*** Block opens ***
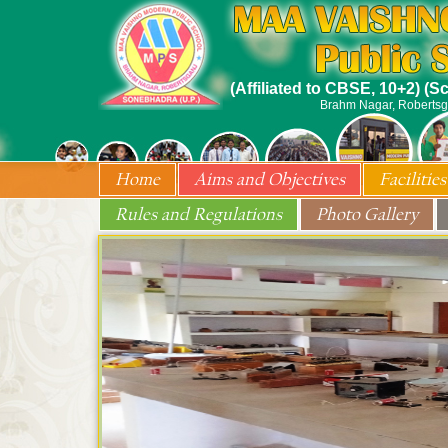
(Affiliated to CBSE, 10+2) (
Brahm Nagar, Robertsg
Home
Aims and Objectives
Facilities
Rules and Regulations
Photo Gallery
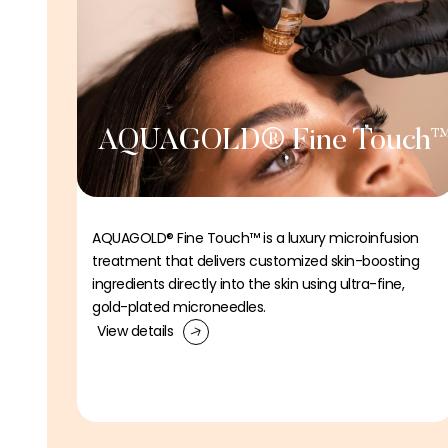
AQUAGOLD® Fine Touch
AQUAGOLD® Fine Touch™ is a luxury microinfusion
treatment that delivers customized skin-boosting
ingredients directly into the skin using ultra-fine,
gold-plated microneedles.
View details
*** Block closes ***
*** Block opens ***
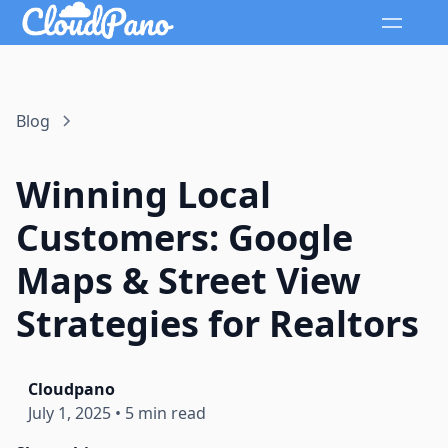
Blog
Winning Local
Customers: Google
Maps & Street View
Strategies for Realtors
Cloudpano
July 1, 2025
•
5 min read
*** Block closes ***
*** Block opens ***
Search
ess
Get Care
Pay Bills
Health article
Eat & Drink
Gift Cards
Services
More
*** Block closes ***
§ **TASK OBJECTIVE**
Scan the entries above for the word "skin" and collect each line holding it.

§ **OUTPUT OF THE TASK**
treatment that delivers customized skin-boosting
ingredients directly into the skin using ultra-fine,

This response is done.